Brainfood: Potato errors, Cryo maize, Fish ABS, Salamander poaching, Better niches, Diverse urban farms, Old growth, Space seeds, Breeding networks, Mating systems
- Genetic Identity in Genebanks: Application of the SolCAP 12K SNP Array in Fingerprinting and Diversity Analysis in the Global In Trust Potato Collection. 11 mismatches between 250 original samples and their putative in vitro counterparts.
- Maize seed cryo-storage modifies chlorophyll, carotenoid, protein, aldehyde and phenolics levels during early stages of germination. But do the effects last?
- Sharing aquatic genetic resources across jurisdictions: playing ‘chicken’ in the sea. Fish resources need cooperative governance too.
- Imminent extinction in the wild of the world’s largest amphibian. Because it’s a luxury food, believe it or not.
- Community structure informs species geographic distributions. Include coexisting species in niche models for better results.
- Increasing plant diversity with border crops reduces insecticide use and increases crop yield in urban agriculture. Planting soybeans, maize and vegetables around rice was bad for pests and good for profits in Shanghai.
- Where are Europe’s last primary forests? Mountains, mainly.
- Seeds in space. Orbiting Svalbard, anyone?
- Resistance Genes in Global Crop Breeding Networks. Networks for cassava, potato, rice, and wheat “are clustered due to phytosanitary and intellectual property regulations, and linked through CGIAR hubs.”
- Plant Mating Systems Often Vary Widely Among Populations. One estimate is never enough.
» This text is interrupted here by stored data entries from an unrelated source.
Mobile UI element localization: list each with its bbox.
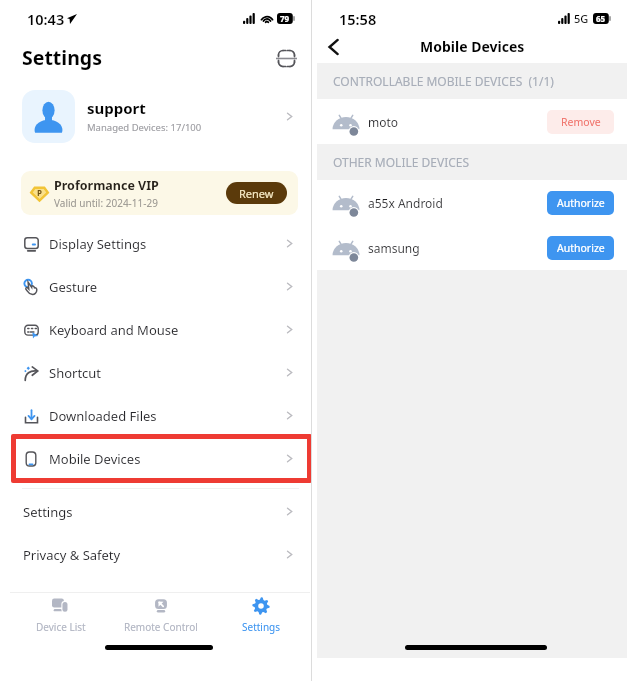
button[interactable]: Back (318, 32, 348, 62)
staticText: Authorize (557, 241, 605, 255)
staticText: Remote Control (124, 620, 198, 634)
staticText: Privacy & Safety (23, 546, 121, 564)
staticText: 10:43 (27, 9, 65, 29)
staticText: 5G (574, 11, 589, 26)
staticText: Keyboard and Mouse (49, 321, 179, 339)
staticText: Proformance VIP (54, 177, 159, 194)
button[interactable]: Renew (226, 182, 287, 204)
staticText: moto (368, 114, 399, 130)
staticText: Settings (242, 620, 281, 634)
staticText: Managed Devices: 17/100 (87, 121, 202, 134)
button[interactable]: Downloaded Files (0, 394, 311, 437)
staticText: Display Settings (49, 235, 147, 253)
button[interactable]: Settings (0, 490, 311, 533)
button[interactable]: support (0, 88, 311, 144)
button[interactable]: Settings (211, 593, 311, 637)
button[interactable]: P (21, 171, 298, 215)
button[interactable]: Device List (11, 593, 111, 637)
staticText: Authorize (557, 196, 605, 210)
staticText: Remove (561, 115, 601, 129)
staticText: Downloaded Files (49, 407, 157, 425)
staticText: Settings (23, 503, 73, 521)
staticText: 15:58 (339, 9, 377, 29)
staticText: Settings (22, 44, 102, 71)
button[interactable]: Authorize (547, 236, 614, 260)
button[interactable]: Shortcut (0, 351, 311, 394)
staticText: Valid until: 2024-11-29 (54, 196, 158, 210)
staticText: Shortcut (49, 364, 102, 382)
button[interactable]: Privacy & Safety (0, 533, 311, 576)
button[interactable]: moto (317, 99, 627, 144)
staticText: samsung (368, 240, 420, 256)
staticText: support (87, 98, 146, 118)
staticText: Renew (239, 186, 274, 201)
staticText: 79 (280, 13, 290, 24)
button[interactable]: Remove (547, 110, 614, 134)
button[interactable]: Scan QR code (273, 45, 299, 71)
button[interactable]: Keyboard and Mouse (0, 308, 311, 351)
staticText: OTHER MOLILE DEVICES (333, 154, 470, 170)
staticText: 65 (596, 13, 606, 24)
staticText: a55x Android (368, 195, 443, 211)
staticText: CONTROLLABLE MOBILE DEVICES (1/1) (333, 73, 554, 89)
staticText: P (37, 187, 42, 198)
staticText: Mobile Devices (420, 37, 525, 56)
button[interactable]: samsung (317, 225, 627, 270)
button[interactable]: Mobile Devices (0, 437, 311, 480)
button[interactable]: Display Settings (0, 222, 311, 265)
button[interactable]: Authorize (547, 191, 614, 215)
staticText: Gesture (49, 278, 98, 296)
button[interactable]: Remote Control (111, 593, 211, 637)
button[interactable]: Gesture (0, 265, 311, 308)
staticText: Device List (36, 620, 86, 634)
button[interactable]: a55x Android (317, 180, 627, 225)
staticText: Mobile Devices (49, 450, 141, 468)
Nibbles: Cloisters, Plum breeding, Wild tomatoes, Phytosanitary regulations, Public breeding, EU regulations, Svalbard @10, Local grains, Chips, ICRAF double
- Medieval monastery gardens deconstructed.
- Burbank’s plums decoded.
- The wild tomatoes of the Galapagos evaluated.
- Germplasm exchange expedited.
- Public sector plant breeding advocated.
- Farmer-saved seeds saved?
- Svalbard Global Seed Vault celebrated.
- Local flour milled.
- Potato chips (crisps) invented.
- Indigenous trees taken seriously. Very seriously.